The Wisdom Literature (Job, Psalms, Proverbs, Ecclesiastes, Song of Solomon) is not simply insightful in its content, but delightful in its craft. As dwarves with rare jewels, these authors didn’t just discover golden nuggets of wisdom; they shaped them, forged them, hunched over their obsession, inspected them, held them up to the light, cut them, and framed them into sentences poetic and memorable.
We are wise to enter their mines and learn their skill, not just to discover beauty but to adorn it beautifully. Briefly, then, I want to travel into the mountain of these sages’ eloquence, exploring the deeps of their craftsmanship. Notice what was spoken of one such sage:
Besides being wise, the Preacher also taught the people knowledge, weighing and studying and arranging many proverbs with great care. The Preacher sought to find words of delight, and uprightly he wrote words of truth. (Ecclesiastes 12:9–10)
Handcrafted writing, beautiful writing that adorns God’s wisdom, weighs and studies, arranges with great care, and seeks out words of delight and writes words of truth uprightly.
Weigh the World, Study Scripture
Besides being wise, the Preacher also taught the people knowledge, weighing and studying.
First, to write well, this master-jeweler prepared well. Superior gifting did not alibi sloth. That the Preacher possessed superlative wisdom (Ecclesiastes 1:16) did not shorten his preparation. He pored over the wise sayings of others; he wrote wise sayings of his own. And we, with lesser wisdom and ability, also measure and ponder, read and study, roast the truth over in our minds, never tire to hunt each morning for fresh discoveries in the forests of God’s Book.
Particularly, we do not just study how to write, but what we write about. We must have knowledge to teach. Here, some of us step along a cliff’s edge, tempted to preoccupy oneself with how we say over what is said. Many have lost their footing. Pride drags much of man’s toil over the edge to shatter upon the rocks. I grimace when I discover myself painting, like the worst of modern art, indistinct displays of my own artistry, instead of the landscape or the glories beyond.

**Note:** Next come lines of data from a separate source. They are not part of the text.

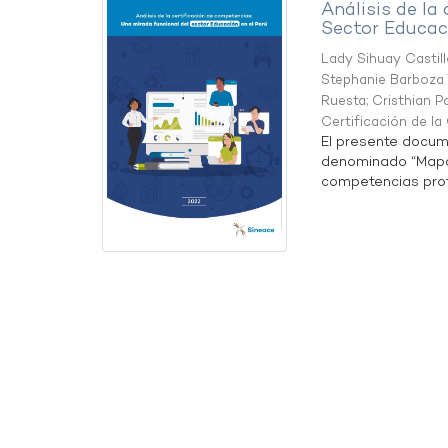
Análisis de la
Sector Educaci
Lady Sihuay Castill
Stephanie Barboza 
Ruesta
;
Cristhian P
Certificación de l
El presente docum
denominado “Mapa 
competencias profe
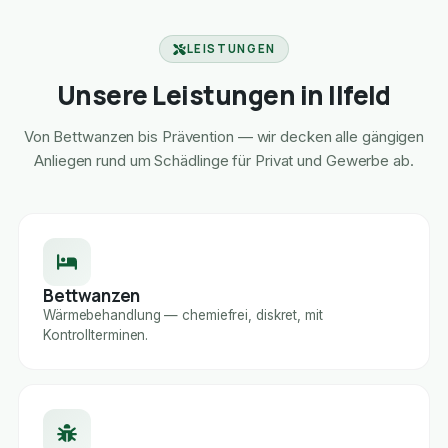
LEISTUNGEN
Unsere Leistungen in Ilfeld
Von Bettwanzen bis Prävention — wir decken alle gängigen
Anliegen rund um Schädlinge für Privat und Gewerbe ab.
Bettwanzen
Wärmebehandlung — chemiefrei, diskret, mit
Kontrollterminen.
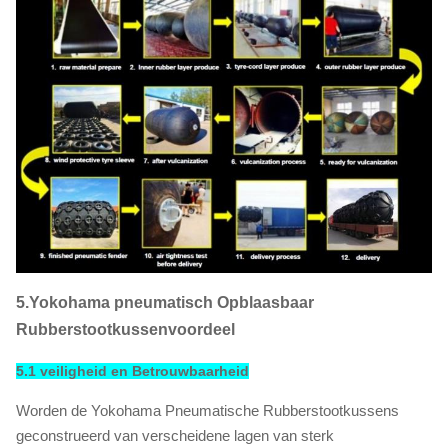
5.Yokohama pneumatisch Opblaasbaar
Rubberstootkussenvoordeel
5.1 veiligheid en Betrouwbaarheid
Worden de Yokohama Pneumatische Rubberstootkussens
geconstrueerd van verscheidene lagen van sterk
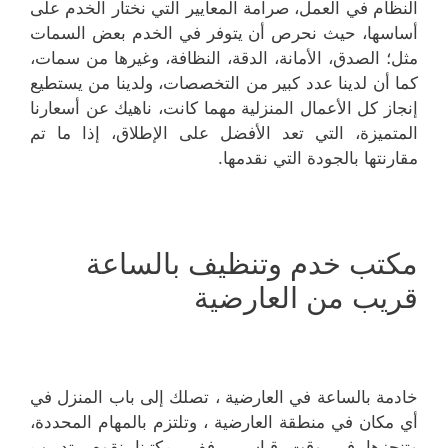
النظام في العمل، صرامة المعايير التي نختار الخدم على
أساسها، حيث نحرص أن يتوفر في الخدم بعض السمات
مثل؛ الصدق، الأمانة، الدقة، النظافة، وغيرها من سمات،
كما أن لدينا عدد كبير من التخصصات، ولدينا من يستطيع
إنجاز كل الأعمال المنزلية مهما كانت، ناهيك عن أسعارنا
المتميزة، التي تعد الأفضل على الإطلاق، إذا ما تم
مقارنتها بالجودة التي نقدمها.
مكتب خدم وتنظيف بالساعة
قريب من العارضية
خادمة بالساعة في العارضية ، تصلك إلى باب المنزل في
أي مكان في منطقة العارضية ، وتلتزم بالمهام المحددة،
وتنجزها في وقت قياسي، ففي مكتبنا نقوم بتدريب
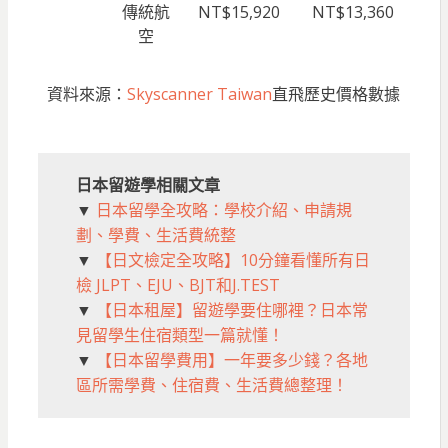
傳統航
NT$15,920
NT$13,360
空
資料來源：
Skyscanner Taiwan
直飛歷史價格數據
日本留遊學相關文章
▼
日本留學全攻略：學校介紹、申請規
劃、學費、生活費統整
▼
【日文檢定全攻略】10分鐘看懂所有日
檢 JLPT、EJU、BJT和J.TEST
▼
【日本租屋】留遊學要住哪裡？日本常
見留學生住宿類型一篇就懂！
▼
【日本留學費用】一年要多少錢？各地
區所需學費、住宿費、生活費總整理！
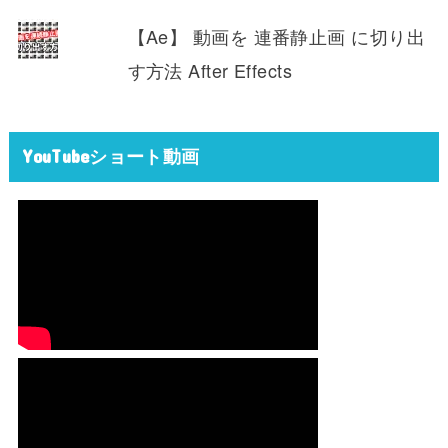
【Ae】 動画を 連番静止画 に切り出
す方法 After Effects
YouTubeショート動画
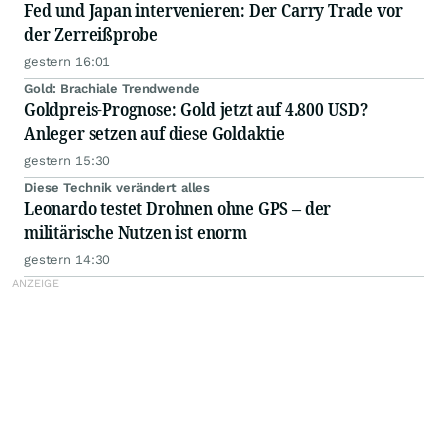
Fed und Japan intervenieren: Der Carry Trade vor
der Zerreißprobe
gestern 16:01
Gold: Brachiale Trendwende
Goldpreis-Prognose: Gold jetzt auf 4.800 USD?
Anleger setzen auf diese Goldaktie
gestern 15:30
Diese Technik verändert alles
Leonardo testet Drohnen ohne GPS – der
militärische Nutzen ist enorm
gestern 14:30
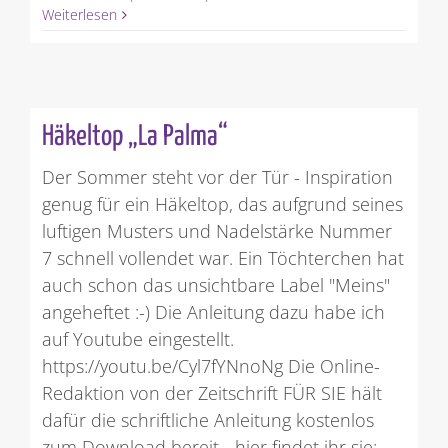
Weiterlesen
Häkeltop „La Palma“
Der Sommer steht vor der Tür - Inspiration
genug für ein Häkeltop, das aufgrund seines
luftigen Musters und Nadelstärke Nummer
7 schnell vollendet war. Ein Töchterchen hat
auch schon das unsichtbare Label "Meins"
angeheftet :-) Die Anleitung dazu habe ich
auf Youtube eingestellt.
https://youtu.be/Cyl7fYNnoNg Die Online-
Redaktion von der Zeitschrift FÜR SIE hält
dafür die schriftliche Anleitung kostenlos
zum Download bereit - hier findet ihr sie:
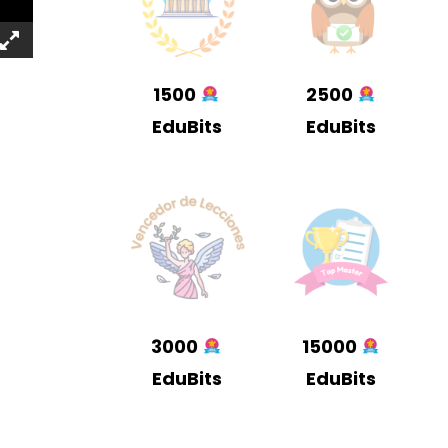
1500
2500
EduBits
EduBits
3000
15000
EduBits
EduBits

No, the writing life gropes for metaphor and imagery and beauty because it has heard creation singing God’s praises and has seen his beauty in the face of Jesus Christ. In other words, we love God’s diamonds more than our metal rings and sentences that hold them. In all things, his Son must have preeminence (Colossians 1:18). The wise never lose sight of a God greater than our pens can ever tell. “What we proclaim is not ourselves, but Jesus Christ as Lord, with ourselves as [the reader’s] servants for Jesus’s sake” (2 Corinthians 4:5). So, first, we weigh and study and place all in the light of God and his truth.
Arranging the Flowers
The Preacher did not merely weigh and study, however; he “taught the people knowledge, . . . arranging many proverbs with great care.” He made straight, he put in order, he composed. He forged proverbs, wisdom compressed into Hebrew poetry, what Robert Alter calls “the best words in the best order” (The Art of Biblical Poetry). He engraved the truth to be remembered, considering both style and structure. He knew that to add order was to add beauty and force. He knew a proverb or poem could be less or more than its parts.
Whether compiling proverbs of others or composing his own, he saw that truly beautiful writing has pleasing cohesion. One note out of place disrupts the recital — and is detected even by those who have never heard the music before. How? Because beauty has its anatomy, its symmetry, its mathematics, its order. Assonance, alliteration, metaphor, contrast, and more — the science of lovely prose.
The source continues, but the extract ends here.